Here, we used the overlap-save constrained loudspeaker signal matrix

$$\begin{aligned} \mathbf{C} _{\tau } = \begin{bmatrix} \mathbf{C} _{1,\tau }&\dots&\mathbf{C} _{B,\tau } \end{bmatrix} \in \mathbb {C}^{M \times BM}{,} \end{aligned}$$
(7)

with \(\mathbf{C} _{b,\tau }=\mathbf{F} _M \mathbf{Q} _1 \mathbf{Q} _1^{\text{T}} \mathbf{F} _M^{-1} \mathbf{X} _{b,\tau } \in \mathbb {C}^{M \times M}\) and the MISO ATF vector

$$\begin{aligned} \mathbf{w }_{\tau } = \begin{bmatrix} \mathbf{w }_{1,\tau }^{\text{T}}&\dots&\mathbf{w }_{B,\tau }^{\text{T}} \end{bmatrix}^{\text{T}} \in \mathbb {C}^{MB}. \end{aligned}$$
(8)

Note that the corresponding time-domain MISO AIR vector is obtained by

$$\begin{aligned} \underline{\mathbf{w }}_\tau&= { \begin{bmatrix} \underline{\mathbf{w }}_{1,\tau }^{\text{T}}&\dots&\underline{\mathbf{w }}_{B,\tau }^{\text{T}} \end{bmatrix}^{\text{T}}} \end{aligned}$$
(9)
$$\begin{aligned}&= \left( \mathbf{I} _B \otimes \left( \mathbf{Q} _2^{\text{T}} \mathbf{F} _M^{-1} \right) \right) \mathbf{w} _\tau \in \mathbb {R}^{Q} {,} \end{aligned}$$
(10)

with \(Q=LB\). Finally, the frequency-domain interfering noise block \({\mathbf{n}}_{\tau}={\mathbf{F}} _{M} {\mathbf{Q}} _{1} \underline{\mathbf{n }}_\tau\) is modeled as a proper complex zero-mean Gaussian random vector [28]

$$\begin{aligned} {\mathbf{n}} _{\tau } \sim \mathcal {N}_c({\mathbf{n}} _{\tau }|{\mathbf{0}} _{M \times 1}, \varvec{\Psi }_{\tau }^{\text {N}}), \end{aligned}$$
(11)

with the diagonal covariance matrix \(\varvec{\Psi }_{\tau }^{\text {N}} \in \mathbb {C}^{M \times M}\).

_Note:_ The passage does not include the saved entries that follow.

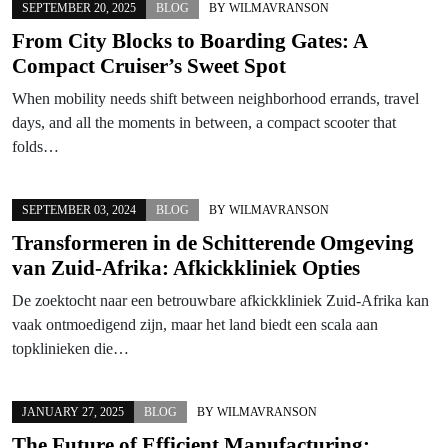
SEPTEMBER 20, 2025
BLOG
BY
WILMAVRANSON
From City Blocks to Boarding Gates: A
Compact Cruiser’s Sweet Spot
When mobility needs shift between neighborhood errands, travel
days, and all the moments in between, a compact scooter that
folds…
SEPTEMBER 03, 2024
BLOG
BY
WILMAVRANSON
Transformeren in de Schitterende Omgeving
van Zuid-Afrika: Afkickkliniek Opties
De zoektocht naar een betrouwbare afkickkliniek Zuid-Afrika kan
vaak ontmoedigend zijn, maar het land biedt een scala aan
topklinieken die…
JANUARY 27, 2025
BLOG
BY
WILMAVRANSON
The Future of Efficient Manufacturing: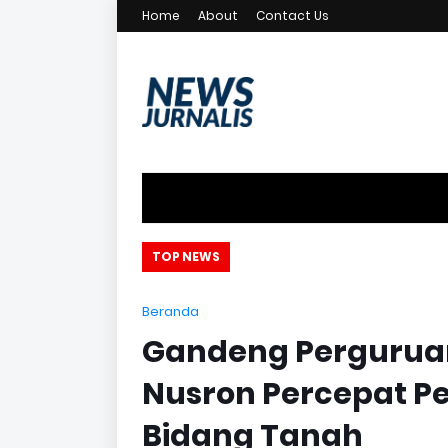
Home
About
Contact Us
TOP NEWS
Beranda
Gandeng Perguruan 
Nusron Percepat P
Bidang Tanah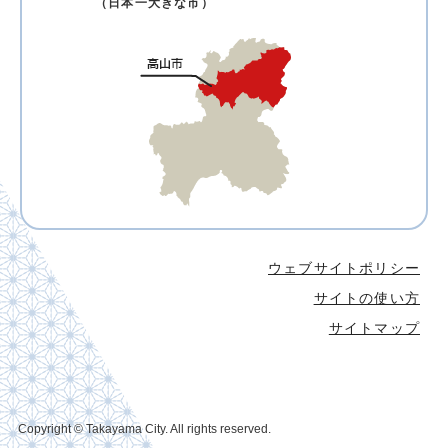
（日本一大きな市）
ウェブサイトポリシー
サイトの使い方
サイトマップ
Copyright © Takayama City. All rights reserved.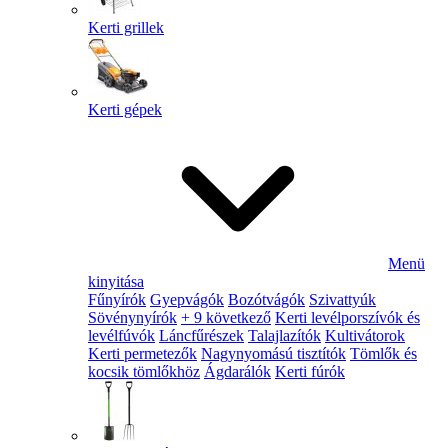
Kerti grillek
Kerti gépek
Menü
kinyitása
Fűnyírók
Gyepvágók
Bozótvágók
Szivattyúk
Sövénynyírók
+ 9 következő
Kerti levélporszívók és
levélfúvók
Láncfűrészek
Talajlazítók
Kultivátorok
Kerti permetezők
Nagynyomású tisztítók
Tömlők és
kocsik tömlőkhöz
Ágdarálók
Kerti fúrók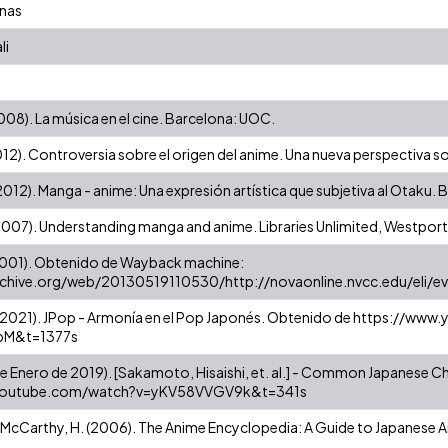
nas
li
2008). La música en el cine. Barcelona: UOC.
012). Controversia sobre el origen del anime. Una nueva perspectiva s
(2012). Manga - anime: Una expresión artística que subjetiva al Otaku.
 (2007). Understanding manga and anime. Libraries Unlimited, Westpor
2001). Obtenido de Wayback machine:
rchive.org/web/20130519110530/http://novaonline.nvcc.edu/eli/
(2021). JPop - Armonía en el Pop Japonés. Obtenido de https://ww
pM&t=1377s
 de Enero de 2019). [Sakamoto, Hisaishi, et. al.] - Common Japanese 
youtube.com/watch?v=yKV58VVGV9k&t=341s
& McCarthy, H. (2006). The Anime Encyclopedia: A Guide to Japanese A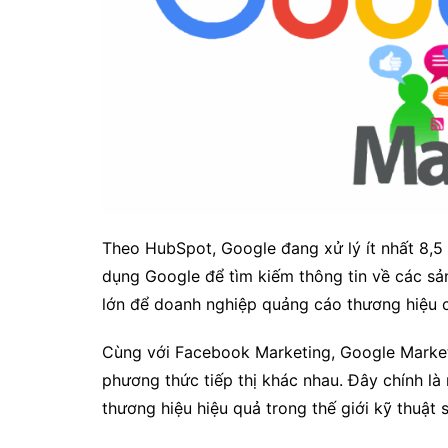
Theo HubSpot, Google đang xử lý ít nhất 8,5 
dụng Google để tìm kiếm thông tin về các sản
lớn để doanh nghiệp quảng cáo thương hiệu 
Cùng với Facebook Marketing, Google Marketi
phương thức tiếp thị khác nhau. Đây chính là
thương hiệu hiệu quả trong thế giới kỹ thuật s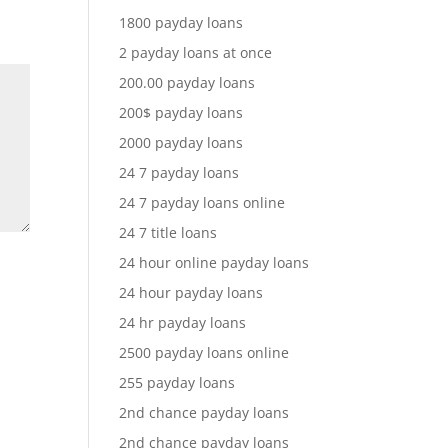
1800 payday loans
2 payday loans at once
200.00 payday loans
200$ payday loans
2000 payday loans
24 7 payday loans
24 7 payday loans online
24 7 title loans
24 hour online payday loans
24 hour payday loans
24 hr payday loans
2500 payday loans online
255 payday loans
2nd chance payday loans
2nd chance payday loans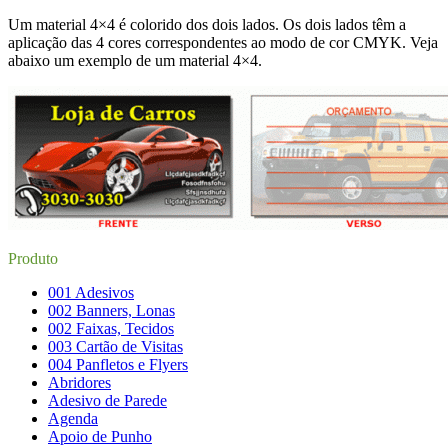
Um material 4×4 é colorido dos dois lados. Os dois lados têm a
aplicação das 4 cores correspondentes ao modo de cor CMYK. Veja
abaixo um exemplo de um material 4×4.
Produto
001 Adesivos
002 Banners, Lonas
002 Faixas, Tecidos
003 Cartão de Visitas
004 Panfletos e Flyers
Abridores
Adesivo de Parede
Agenda
Apoio de Punho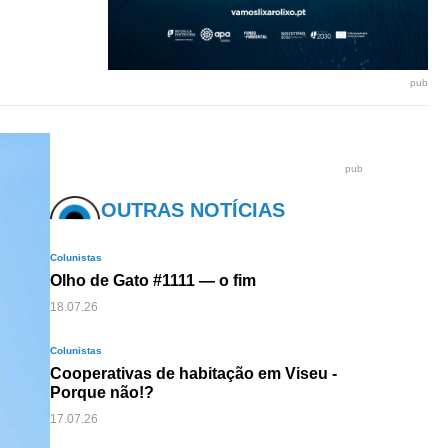
pub
pub
OUTRAS NOTÍCIAS
Colunistas
Olho de Gato #1111 — o fim
18.07.26
Colunistas
Cooperativas de habitação em Viseu -
Porque não!?
17.07.26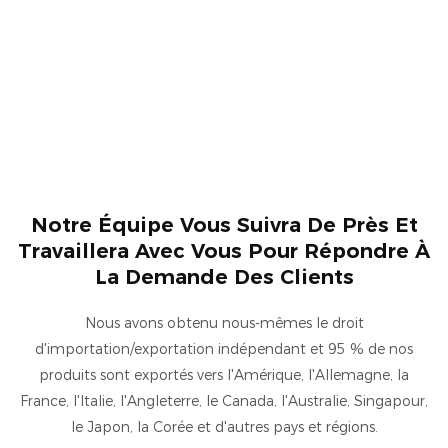
Notre Équipe Vous Suivra De Près Et
Travaillera Avec Vous Pour Répondre À
La Demande Des Clients
Nous avons obtenu nous-mêmes le droit
d'importation/exportation indépendant et 95 % de nos
produits sont exportés vers l'Amérique, l'Allemagne, la
France, l'Italie, l'Angleterre, le Canada, l'Australie, Singapour,
le Japon, la Corée et d'autres pays et régions.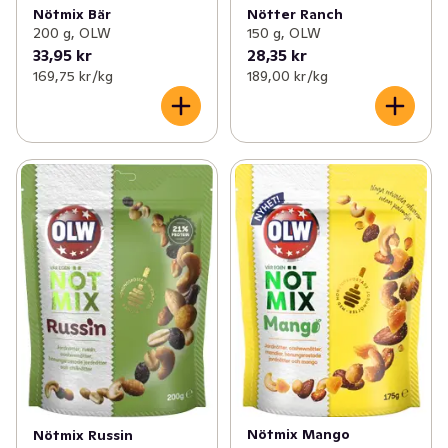
Nötmix Bär
Nötter Ranch
200 g, OLW
150 g, OLW
33,95 kr
28,35 kr
169,75 kr /kg
189,00 kr /kg
Nötmix Mango
Nötmix Russin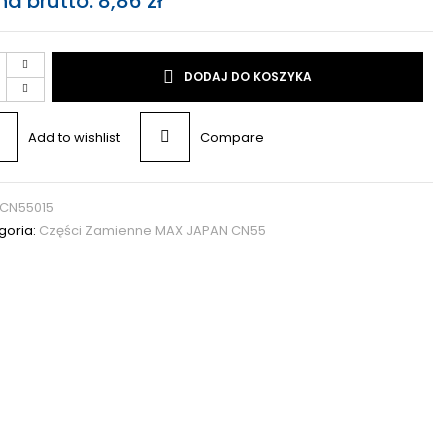
na brutto:
8,86
zł
DODAJ DO KOSZYKA
Add to wishlist
Compare
CN55015
goria:
Części Zamienne MAX JAPAN CN55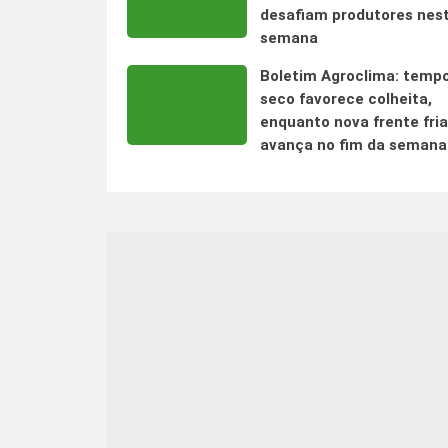
desafiam produtores nes
semana
Boletim Agroclima: temp
seco favorece colheita,
enquanto nova frente fria
avança no fim da semana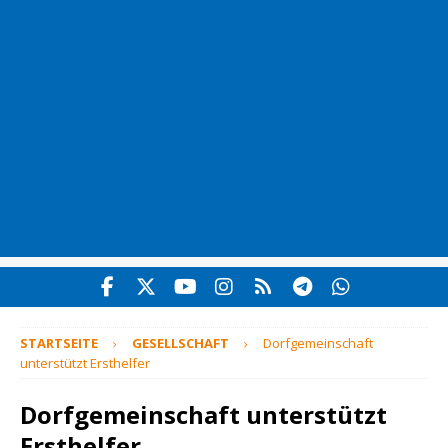
STARTSEITE
GESELLSCHAFT
Dorfgemeinschaft
unterstützt Ersthelfer
Dorfgemeinschaft unterstützt
Ersthelfer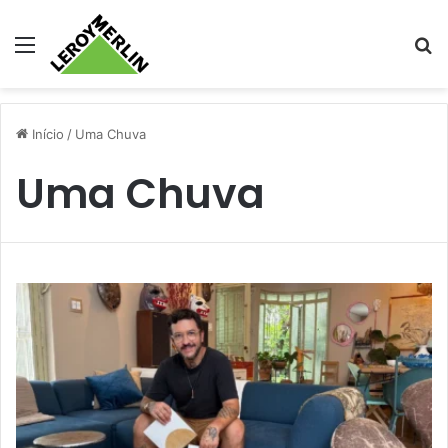
Menu
Pr
Início
/
Uma Chuva
Uma Chuva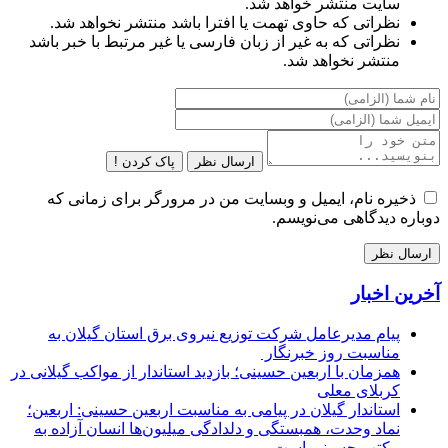
سایت منتشر خواهد شد.
نظراتی که حاوی تهمت یا افترا باشد منتشر نخواهد شد.
نظراتی که به غیر از زبان فارسی یا غیر مرتبط با خبر باشد
منتشر نخواهد شد.
ارسال نظر
پاک کردن !
ذخیره نام، ایمیل و وبسایت من در مرورگر برای زمانی که
دوباره دیدگاهی می‌نویسم.
آخرین اخبار
پیام مدیرعامل شركت توزیع نیروی برق استان گیلان به
مناسبت روز خبرنگار ‌
همزمان با اربعین حسینی؛ بازدید استاندار از مواکب گیلانی در
کربلای معلی
استاندار گیلان در پیامی به مناسبت اربعین حسینی: اربعین؛
نماد وحدت، همبستگی و دلدادگی میلیون‌ها انسان آزاده به
مکتب حسینی است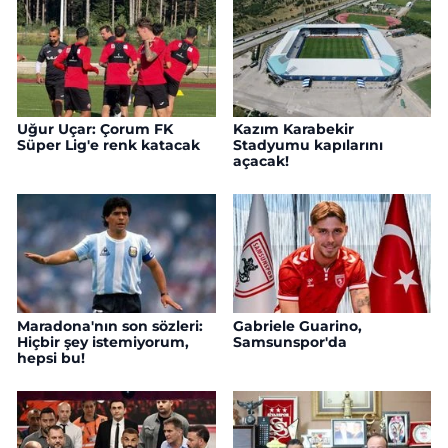
Uğur Uçar: Çorum FK
Kazım Karabekir
Süper Lig'e renk katacak
Stadyumu kapılarını
açacak!
Maradona'nın son sözleri:
Gabriele Guarino,
Hiçbir şey istemiyorum,
Samsunspor'da
hepsi bu!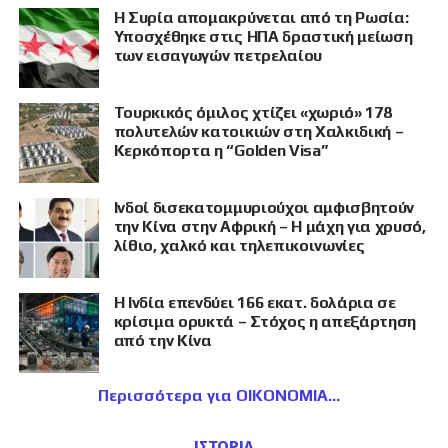
Η Συρία απομακρύνεται από τη Ρωσία:
Υποσχέθηκε στις ΗΠΑ δραστική μείωση
των εισαγωγών πετρελαίου
Τουρκικός όμιλος χτίζει «χωριό» 178
πολυτελών κατοικιών στη Χαλκιδική –
Κερκόπορτα η “Golden Visa”
Ινδοί δισεκατομμυριούχοι αμφισβητούν
την Κίνα στην Αφρική – Η μάχη για χρυσό,
λίθιο, χαλκό και τηλεπικοινωνίες
Η Ινδία επενδύει 166 εκατ. δολάρια σε
κρίσιμα ορυκτά – Στόχος η απεξάρτηση
από την Κίνα
Περισσότερα για ΟΙΚΟΝΟΜΙΑ
ΙΣΤΟΡΙΑ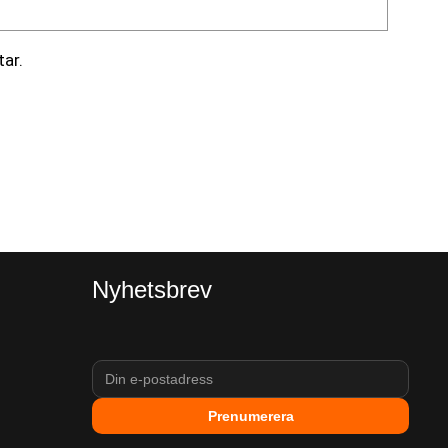
ar.
Nyhetsbrev
Prenumerera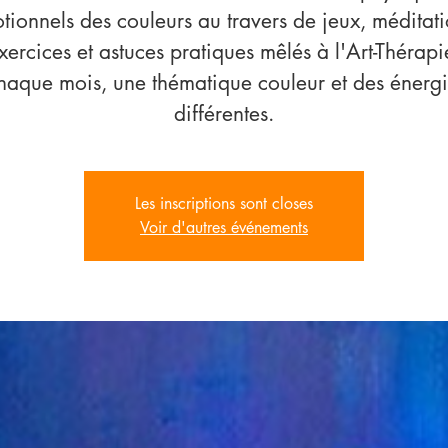
tionnels des couleurs au travers de jeux, méditati
xercices et astuces pratiques mêlés à l'Art-Thérapi
haque mois, une thématique couleur et des énergi
différentes.
Les inscriptions sont closes
Voir d'autres événements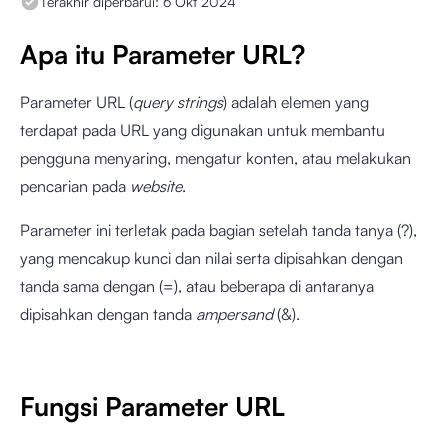
Terakhir diperbarui:
6 Okt 2024
Apa itu Parameter URL?
Parameter URL (
query strings
) adalah elemen yang
terdapat pada URL yang digunakan untuk membantu
pengguna menyaring, mengatur konten, atau melakukan
pencarian pada
website
.
Parameter ini terletak pada bagian setelah tanda tanya (?),
yang mencakup kunci dan nilai serta dipisahkan dengan
tanda sama dengan (=), atau beberapa di antaranya
dipisahkan dengan tanda
ampersand
(&).
Fungsi Parameter URL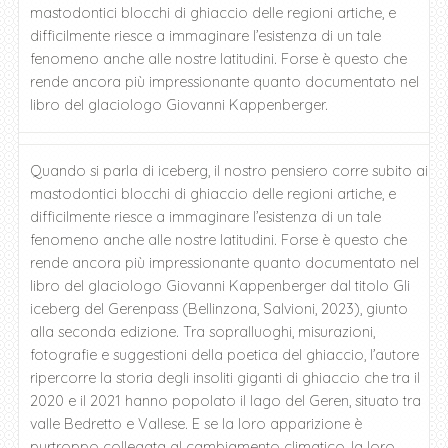
mastodontici blocchi di ghiaccio delle regioni artiche, e
difficilmente riesce a immaginare l’esistenza di un tale
fenomeno anche alle nostre latitudini. Forse è questo che
rende ancora più impressionante quanto documentato nel
libro del glaciologo Giovanni Kappenberger.
Quando si parla di iceberg, il nostro pensiero corre subito ai
mastodontici blocchi di ghiaccio delle regioni artiche, e
difficilmente riesce a immaginare l’esistenza di un tale
fenomeno anche alle nostre latitudini. Forse è questo che
rende ancora più impressionante quanto documentato nel
libro del glaciologo Giovanni Kappenberger dal titolo Gli
iceberg del Gerenpass (Bellinzona, Salvioni, 2023), giunto
alla seconda edizione. Tra sopralluoghi, misurazioni,
fotografie e suggestioni della poetica del ghiaccio, l’autore
ripercorre la storia degli insoliti giganti di ghiaccio che tra il
2020 e il 2021 hanno popolato il lago del Geren, situato tra
valle Bedretto e Vallese. E se la loro apparizione è
purtroppo collegata al cambiamento climatico, la loro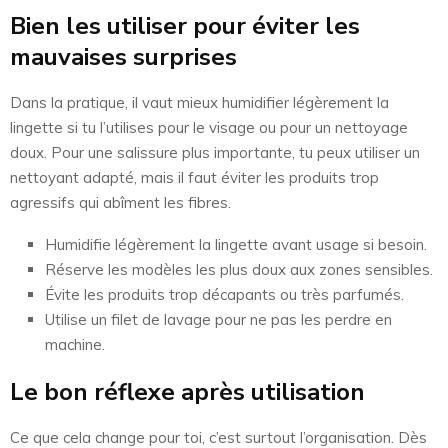
Bien les utiliser pour éviter les
mauvaises surprises
Dans la pratique, il vaut mieux humidifier légèrement la
lingette si tu l’utilises pour le visage ou pour un nettoyage
doux. Pour une salissure plus importante, tu peux utiliser un
nettoyant adapté, mais il faut éviter les produits trop
agressifs qui abîment les fibres.
Humidifie légèrement la lingette avant usage si besoin.
Réserve les modèles les plus doux aux zones sensibles.
Évite les produits trop décapants ou très parfumés.
Utilise un filet de lavage pour ne pas les perdre en
machine.
Le bon réflexe après utilisation
Ce que cela change pour toi, c’est surtout l’organisation. Dès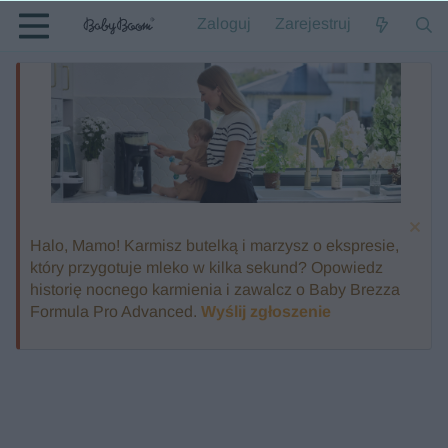
Zaloguj
Zarejestruj
Halo, Mamo! Karmisz butelką i marzysz o ekspresie,
który przygotuje mleko w kilka sekund? Opowiedz
historię nocnego karmienia i zawalcz o Baby Brezza
Formula Pro Advanced.
Wyślij zgłoszenie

3 Analysis of Acoustic Impulse Responses

In this section, we discuss various approaches to model the neighbourhood of the unknown AIR vector \(\underline{\mathbf{w }}_\tau \in \mathbb {R}^Q\). We start by introducing the first-order Markov model assumption which is commonly used in KF-based system identification algorithms and discuss its limitations. Subsequently, we describe how these limitations can be mitigated by modeling an AIR manifold. Finally, we discuss various affine subspace-based approaches to locally approximate the manifold. Note that a straightforward extension of the subsequently described MISO AIR models to Multiple-Input Multiple-Output (MIMO) systems is obtained by stacking the respective MISO AIR vectors \(\underline{\mathbf{w }}_\tau\) to an extended vector [21].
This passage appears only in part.